In parallel to this technical and clinical work, the Company is seeking clarity on the regulatory pathway for OTC and Rx OXPzeroTM NSAID products. The Company is now seeking advice from the US Food and Drug Administration (FDA) on the development pathway for the OTC and Rx OXPzeroTM Ibuprofen programmes. Pre-IND meeting requests have been submitted to the FDA for both the OTC and Rx variants; the Company has assembled a team of highly-experienced US and EU consultants to assist with these meetings which are expected to take place early in 2017. Obtaining clarity from the FDA on the regulatory pathway will be a major milestone to further facilitate partnering discussions for the key US market.
Other programmes
While the focus has been OXPzeroTM NSAIDs, the company also carried out development work to further its cardiovascular pipeline.
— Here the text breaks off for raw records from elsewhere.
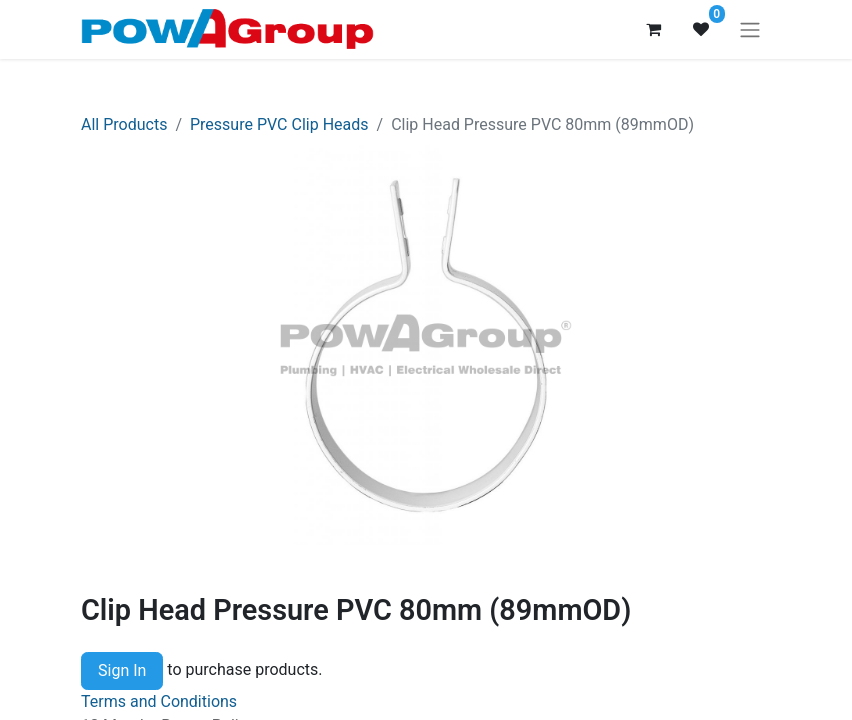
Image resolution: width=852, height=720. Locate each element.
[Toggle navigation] (750, 29)
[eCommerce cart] (653, 29)
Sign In (122, 670)
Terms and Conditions (159, 701)
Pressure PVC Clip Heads (279, 124)
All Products (124, 124)
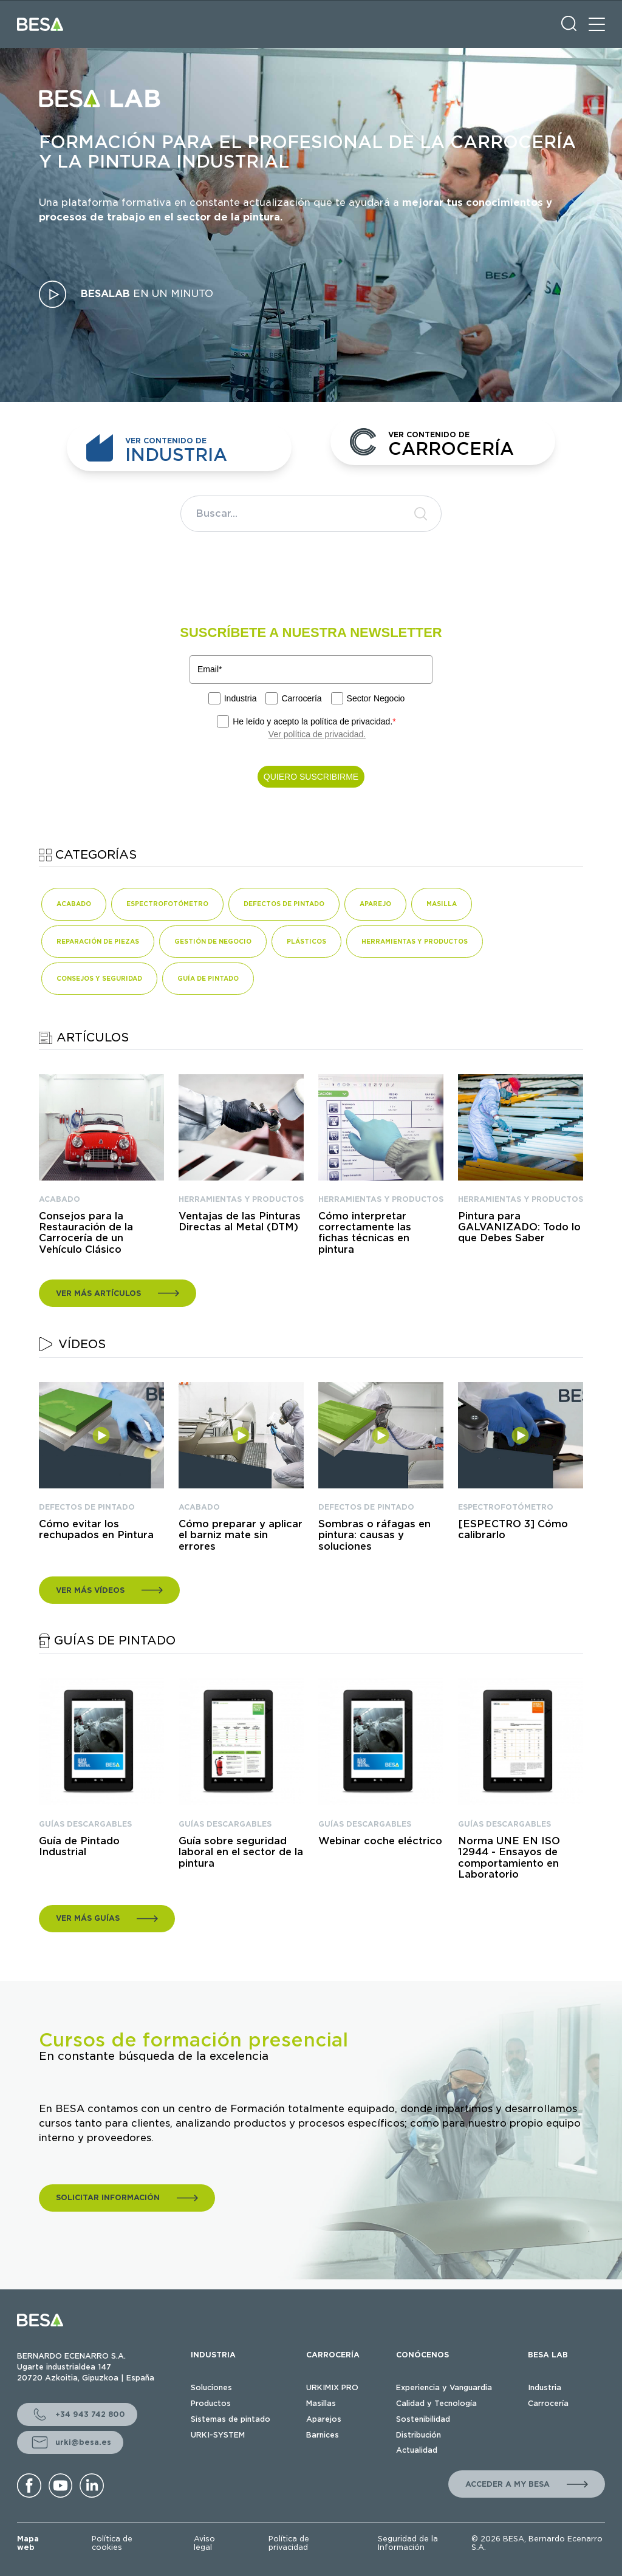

Following extensive process development work, OXPzeroTM Aspirin has been successfully manufactured at laboratory scale.  As the material produced by this process has not attained the required stability profile, a decision has been taken not to progress this programme further at this time
In our statins portfolio, development of a new colon-targeted formulation of atorvastatin is ongoing. The aim of this programme is to reduce the degree of cytochrome P450 metabolism in the upper GI tract, thereby reducing the formation of degradation products known to cause statin related side effects such as myalgia (muscle pain). A new formulation development and manufacturing contract facility has been appointed and development of a new salt form of atorvastatin with anticipated improved acid stability is ongoing.
Funding
 
Oxford Pharmascience remains well-funded to complete this next stage of work on clinical development and the regulatory pathway for its OXPzeroTM products, as well as the development work on atorvastatin, with cash balances as at 31 October 2016 of circa £22.6 million.
 
Commenting on the progress, CEO Marcelo Bravo said:
 
"In parallel to the ongoing commercial partnering activities, we are pleased to see OXPzeroTM Ibuprofen going back into the clinic and our OXPzeroTM NSAIDs IP protection being strengthened.  We look forward to receiving advice from the FDA on our over-the-counter and prescription OXPzeroTM Ibuprofen product development strategies."
This announcement contains inside information.